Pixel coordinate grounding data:
________

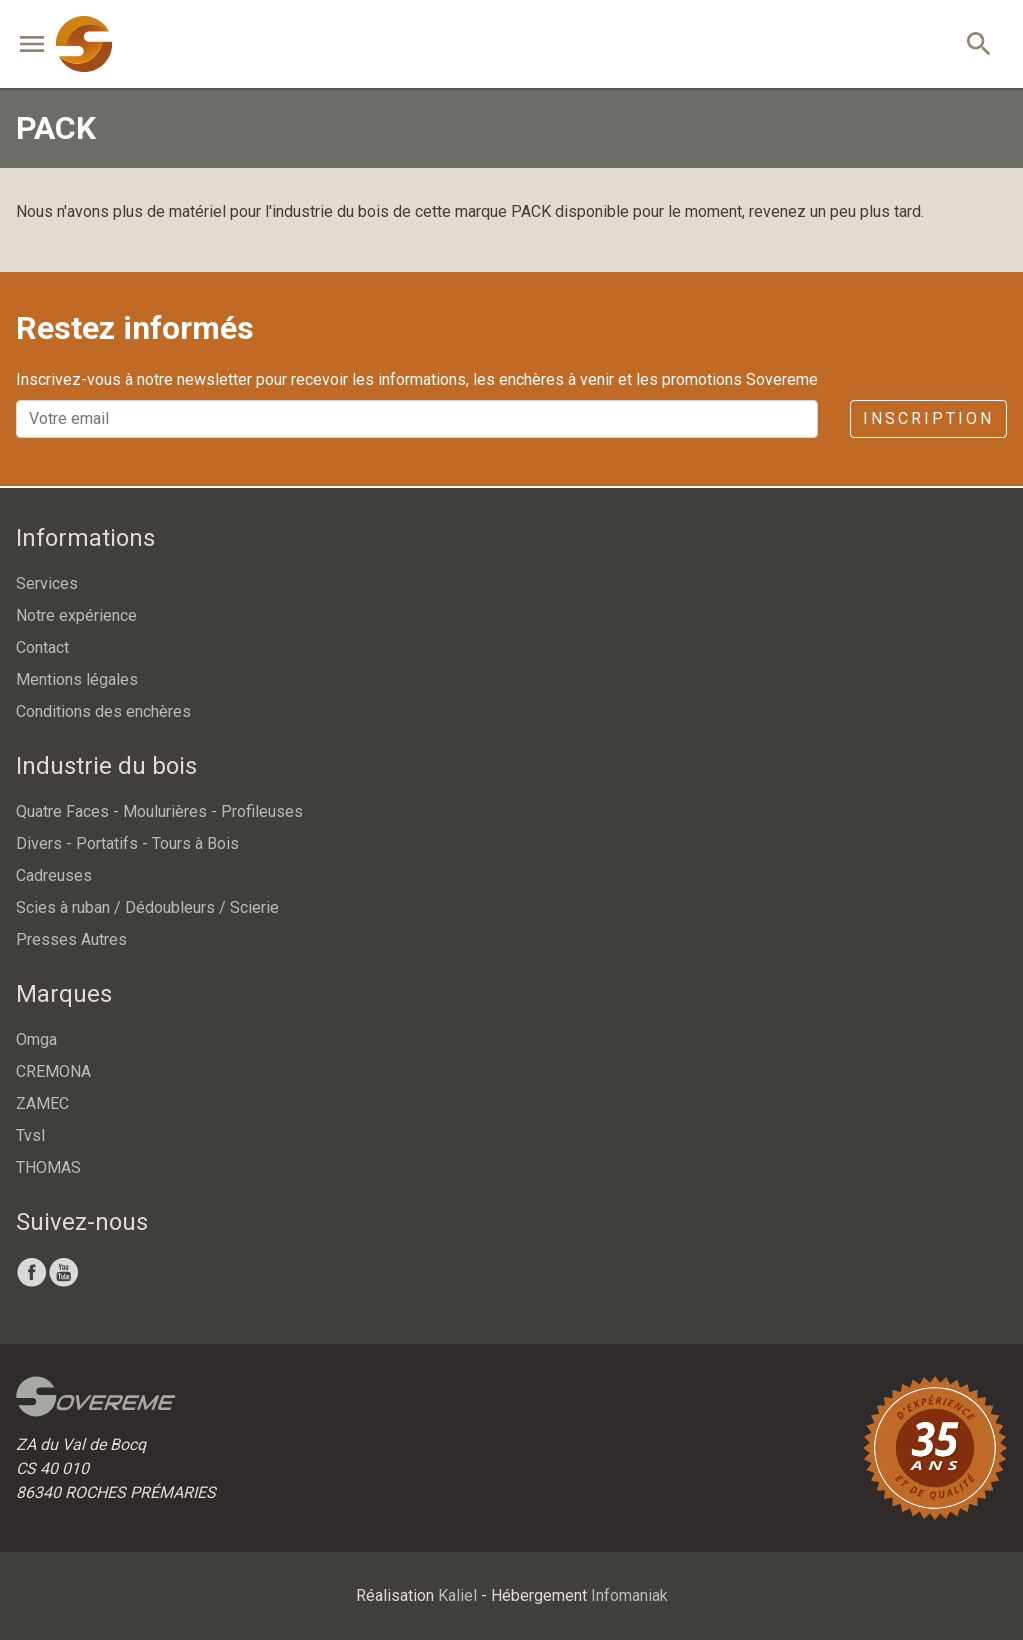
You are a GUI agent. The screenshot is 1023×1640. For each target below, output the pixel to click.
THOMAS (48, 1167)
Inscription (928, 418)
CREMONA (53, 1071)
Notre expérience (76, 615)
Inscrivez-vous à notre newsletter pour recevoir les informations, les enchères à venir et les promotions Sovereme (417, 379)
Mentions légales (77, 679)
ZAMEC (42, 1103)
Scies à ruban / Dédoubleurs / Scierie (147, 907)
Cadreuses (54, 875)
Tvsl (30, 1135)
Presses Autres (71, 939)
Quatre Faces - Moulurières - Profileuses (159, 811)
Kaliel (457, 1595)
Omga (36, 1039)
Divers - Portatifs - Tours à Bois (127, 843)
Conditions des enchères (103, 711)
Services (47, 583)
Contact (42, 647)
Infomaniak (629, 1595)
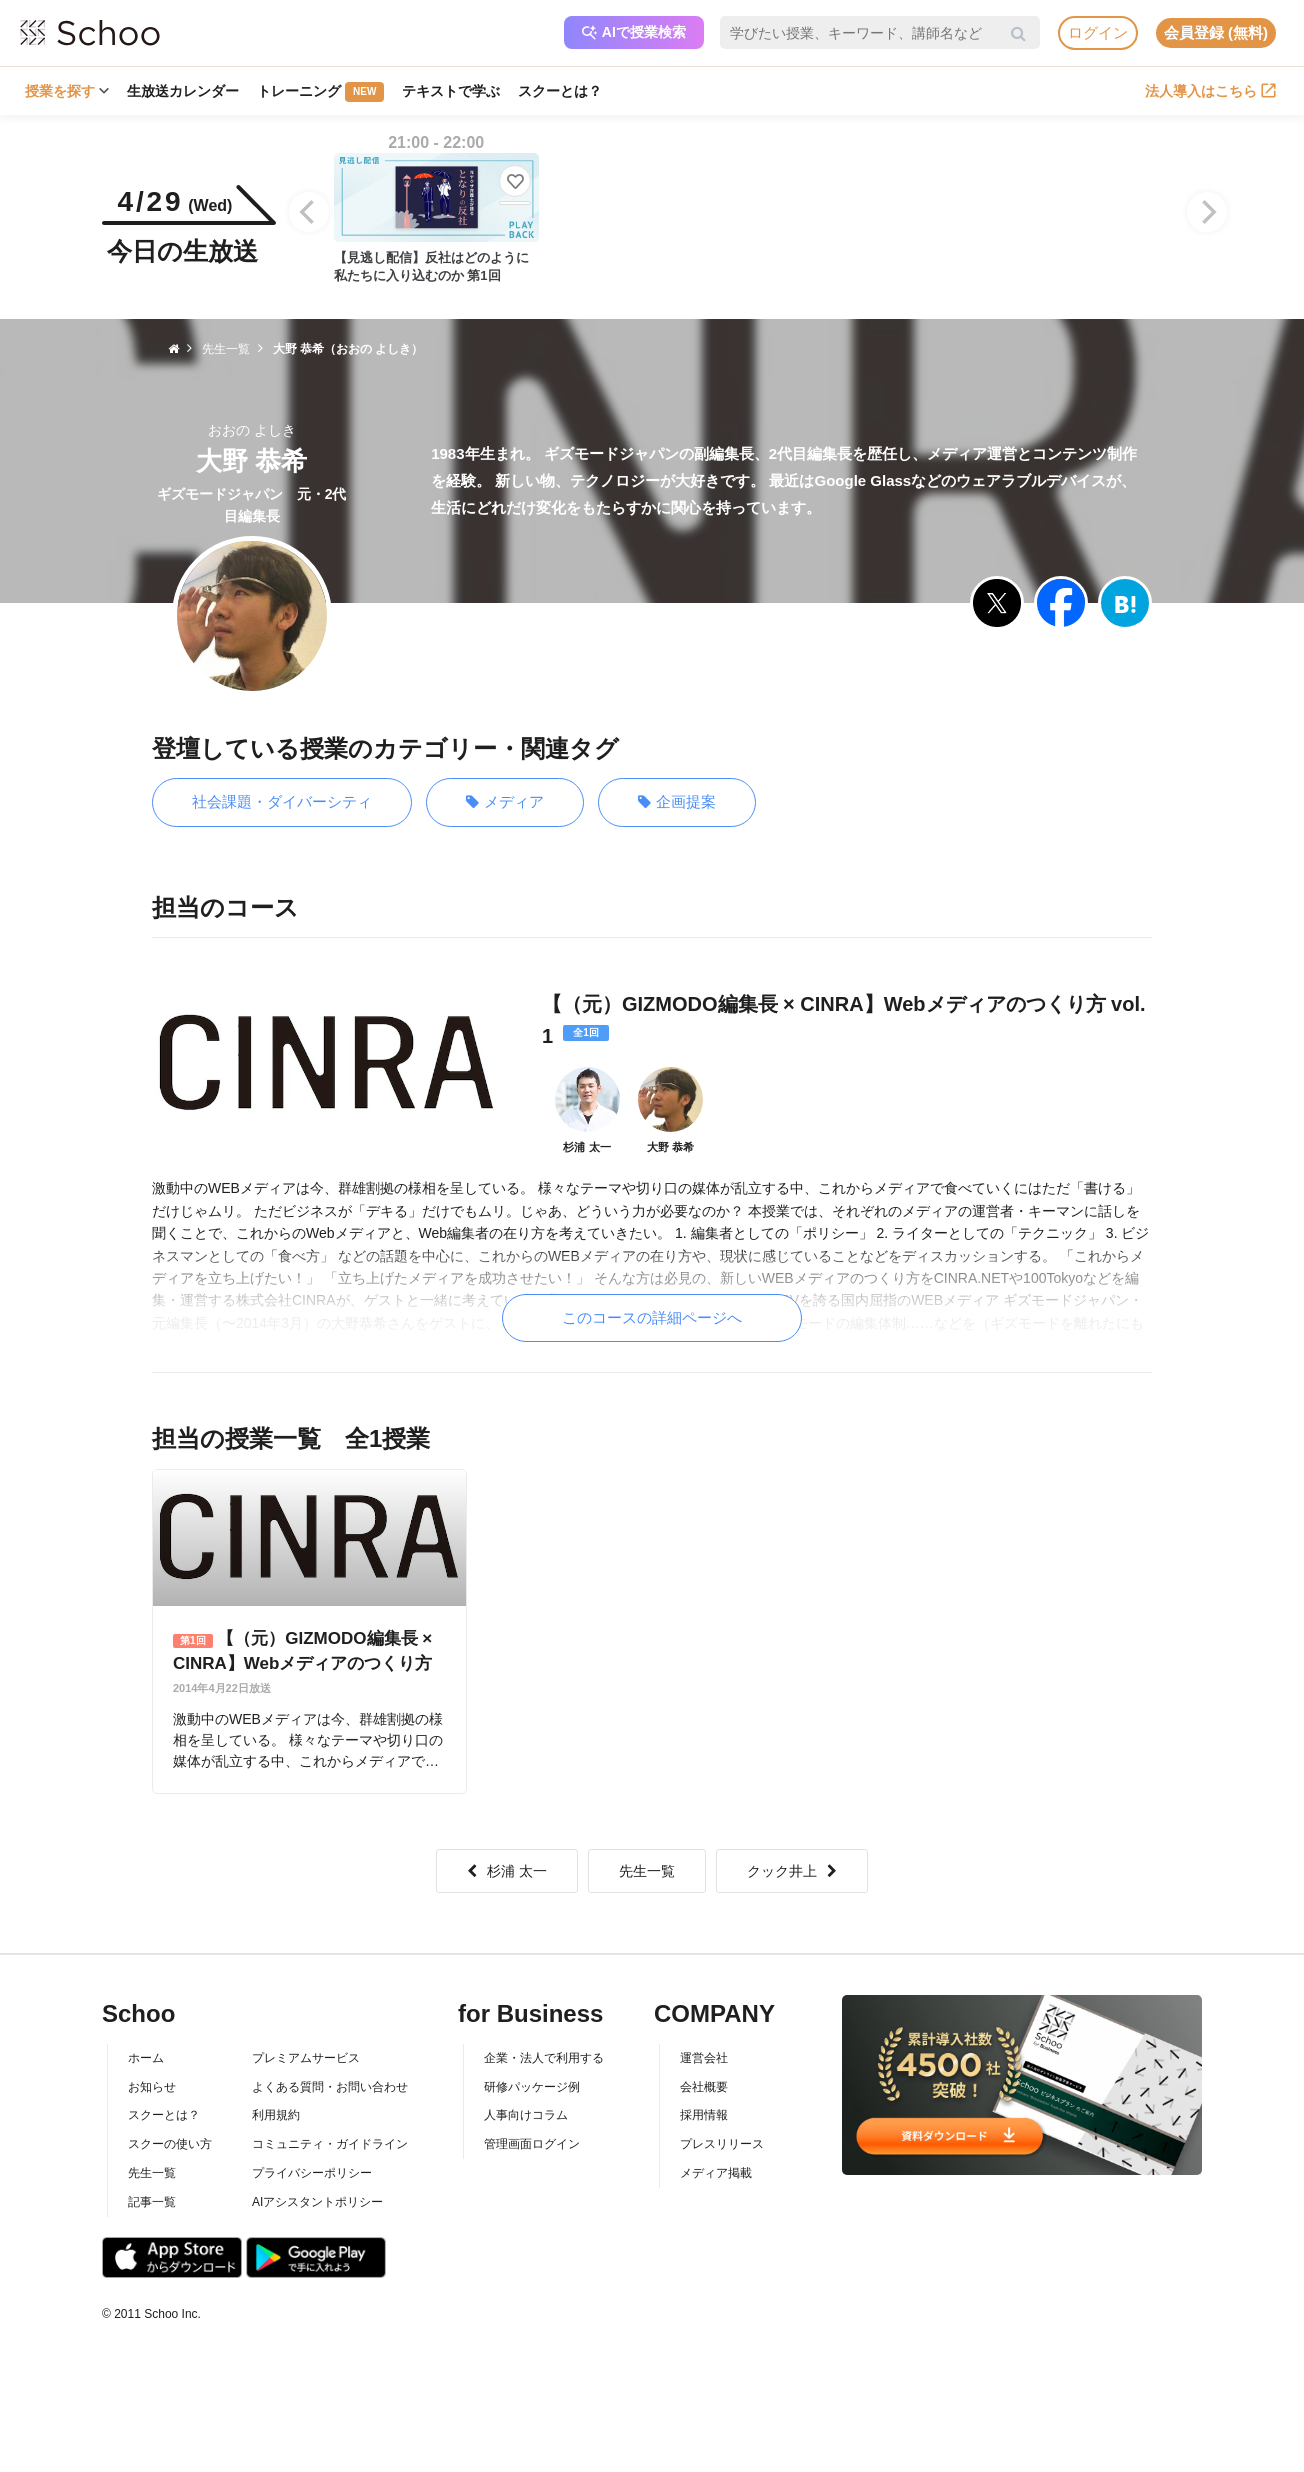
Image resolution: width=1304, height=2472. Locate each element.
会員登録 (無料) (1216, 32)
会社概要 (704, 2087)
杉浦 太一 (507, 1871)
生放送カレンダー (183, 91)
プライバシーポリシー (312, 2173)
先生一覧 (647, 1871)
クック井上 (792, 1871)
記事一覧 (152, 2202)
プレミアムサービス (306, 2058)
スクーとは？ (560, 91)
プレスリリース (722, 2144)
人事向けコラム (526, 2115)
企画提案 (677, 802)
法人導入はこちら (1210, 91)
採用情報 (704, 2115)
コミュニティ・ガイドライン (330, 2144)
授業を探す (67, 91)
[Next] (1207, 212)
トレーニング (320, 92)
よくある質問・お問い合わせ (330, 2087)
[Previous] (309, 212)
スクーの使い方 (170, 2144)
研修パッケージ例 (532, 2087)
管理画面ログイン (532, 2144)
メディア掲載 (716, 2173)
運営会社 (704, 2058)
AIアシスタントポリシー (317, 2202)
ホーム (146, 2058)
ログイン (1098, 32)
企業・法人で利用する (544, 2058)
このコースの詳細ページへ (652, 1317)
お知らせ (152, 2087)
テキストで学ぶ (451, 91)
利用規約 (276, 2115)
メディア (505, 802)
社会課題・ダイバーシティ (282, 801)
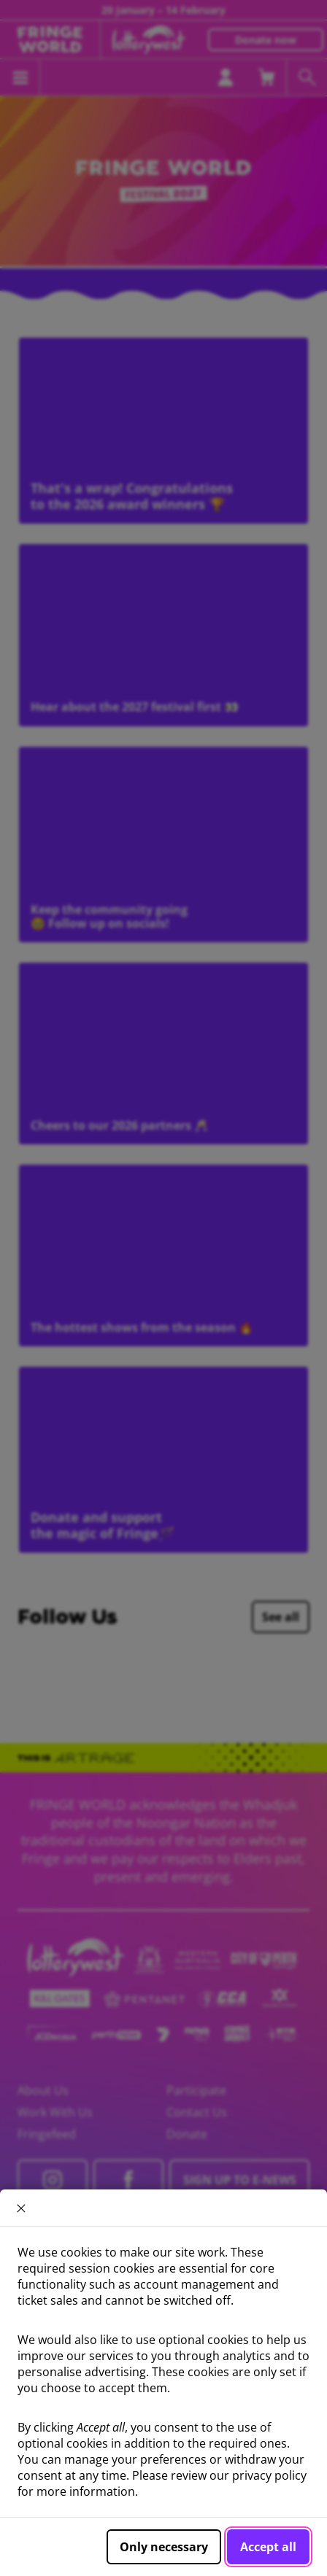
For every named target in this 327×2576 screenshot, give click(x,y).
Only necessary (164, 2547)
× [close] (21, 2207)
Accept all (268, 2547)
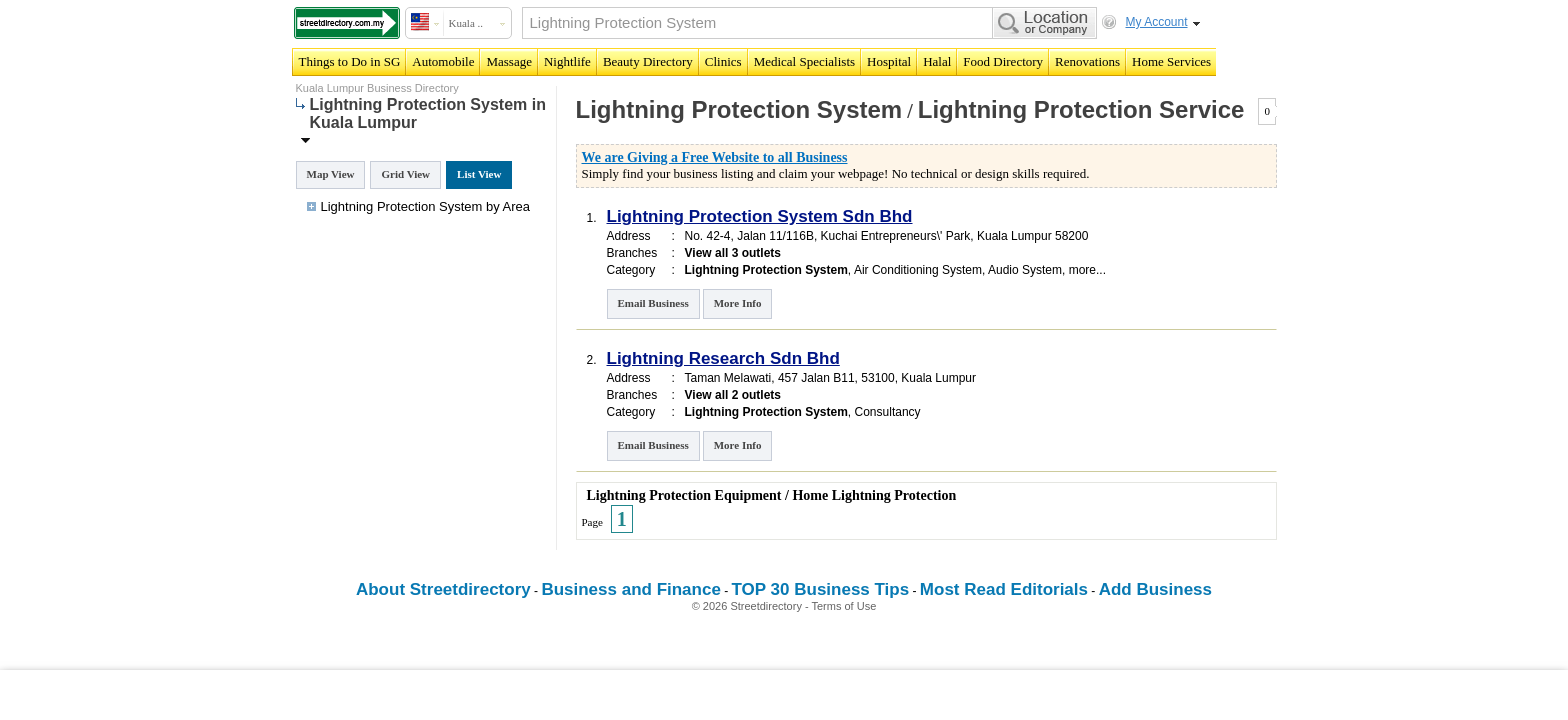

________

• Task item: Reproduce the lines of the data that run from the one containing "Quatre Faces - Moulurières" to the final line, both included, exactly as they appear and without the pictures.

• Result below:
Quatre Faces - Moulurières - Profileuses (159, 811)
Kaliel (457, 1595)
Omga (36, 1039)
Divers - Portatifs - Tours à Bois (127, 843)
Conditions des enchères (103, 711)
Services (47, 583)
Contact (42, 647)
Infomaniak (629, 1595)
Image resolution: width=1304, height=2472. Locate each element.
会員登録 (無料) (1216, 32)
会社概要 (704, 2087)
杉浦 太一 (507, 1871)
生放送カレンダー (183, 91)
プライバシーポリシー (312, 2173)
先生一覧 (647, 1871)
クック井上 (792, 1871)
記事一覧 (152, 2202)
プレミアムサービス (306, 2058)
スクーとは？ (560, 91)
プレスリリース (722, 2144)
人事向けコラム (526, 2115)
企画提案 (677, 802)
法人導入はこちら (1210, 91)
採用情報 (704, 2115)
コミュニティ・ガイドライン (330, 2144)
授業を探す (67, 91)
[Next] (1207, 212)
トレーニング (320, 92)
よくある質問・お問い合わせ (330, 2087)
[Previous] (309, 212)
スクーの使い方 (170, 2144)
研修パッケージ例 (532, 2087)
管理画面ログイン (532, 2144)
メディア掲載 (716, 2173)
運営会社 (704, 2058)
AIアシスタントポリシー (317, 2202)
ホーム (146, 2058)
ログイン (1098, 32)
企業・法人で利用する (544, 2058)
このコースの詳細ページへ (652, 1317)
お知らせ (152, 2087)
テキストで学ぶ (451, 91)
利用規約 (276, 2115)
メディア (505, 802)
社会課題・ダイバーシティ (282, 801)
For every named target in this 327×2576 screenshot, give click(x,y).
Only necessary (164, 2547)
× [close] (21, 2207)
Accept all (268, 2547)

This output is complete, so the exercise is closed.